Our plots show that 36% of all users wear the device all day, while 60% wear it for more than half the day, and only 4% wear it for less than half the day. When we filter the total users by the number of days they used the device and the amount of time they wore it each day, we can observe some interesting patterns.
For users who used the device between 21 and 31 days (high use), only 6.8% wear it all day. The vast majority (88.9%) wear it for more than half the day but not all day.
Moderate users, who used the device between 10 and 20 days, tend to wear it less on a daily basis.
Interestingly, low users who used the device between 1 and 10 days tend to wear it for longer periods on the days they do use it.
These observations highlight the different usage patterns of users across different time frames and usage levels. By analyzing these patterns, we can gain insights into how users interact with the device and use this information to inform our future decisions and strategies.
6. Conclusion (Act Phase)
Bellabeat's mission is to empower women by providing them with the data to discover themselves. Based on the results of our analysis, I would recommend that we utilize our own tracking data for further analysis to better understand our target audience. The datasets we used had a small sample and lacked demographic details of users, which may have introduced biases in our analysis. As our main target audience is young and adult women, it is important that we continue to identify trends and insights that can inform a marketing strategy specifically tailored to them.
By utilizing our own tracking data, we can gather more accurate and representative information about our users' behaviors and preferences. This will allow us to develop more personalized and effective marketing campaigns that resonate with our target audience and help them discover the full potential of our products. Overall, our goal is to continue advancing Bellabeat's mission of empowering women through data-driven insights and innovation.

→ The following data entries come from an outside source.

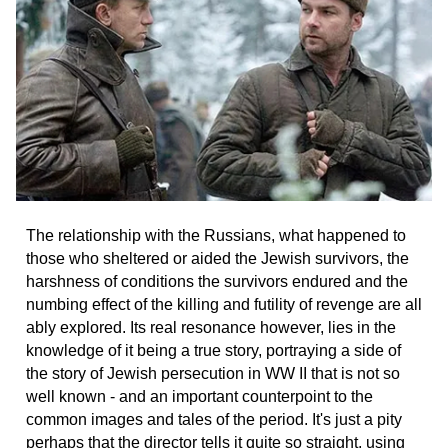
The relationship with the Russians, what happened to
those who sheltered or aided the Jewish survivors, the
harshness of conditions the survivors endured and the
numbing effect of the killing and futility of revenge are all
ably explored. Its real resonance however, lies in the
knowledge of it being a true story, portraying a side of
the story of Jewish persecution in WW II that is not so
well known - and an important counterpoint to the
common images and tales of the period. It's just a pity
perhaps that the director tells it quite so straight, using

These are great recommendations based on our analysis:
Daily notification on steps and posts on app: This recommendation is focused on encouraging customers to reach at least the daily recommended steps by CDC, which is 8,000. We can send alarms to customers who haven't reached the goal, as well as create posts on the app explaining the benefits of reaching that goal. We can also highlight the positive correlation between steps and calories. This strategy will motivate customers to walk more and also keep them informed about the benefits of an active lifestyle.
Reward system: This recommendation suggests creating a game on the app that encourages customers to maintain a certain level of activity for a period of time. The game would consist of different levels based on the amount of steps walked every day. Customers would win stars for each level that they complete, and these stars would be redeemable for merchandise or discounts on other Bellabeat products. This strategy will encourage customers to be more active and also reward them for their efforts.

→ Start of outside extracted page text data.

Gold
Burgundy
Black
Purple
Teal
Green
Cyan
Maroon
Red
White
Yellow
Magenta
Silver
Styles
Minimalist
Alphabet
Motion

Notification and sleep techniques: This recommendation suggests offering helpful resources to customers to help them sleep better. Customers could set a desired time to go to sleep and receive a notification minutes before to prepare for sleep. We could also offer breathing advice, podcasts with relaxing music, and sleep techniques to help customers improve their sleep habits. This strategy will help customers to improve their overall health and well-being.
By implementing these recommendations, Bellabeat can empower women by providing them with the data and tools they need to discover themselves and improve their health and wellness.
Based on our analysis, we discovered that only 50% users use their device on a daily basis, and only 36% wear the device all day when they do use it. To promote Bellabeat's products, we can highlight their water-resistant and long-lasting battery features, as well as their fashionable and elegant designs. Customers can confidently wear these products every day to any occasion without having to worry about battery life.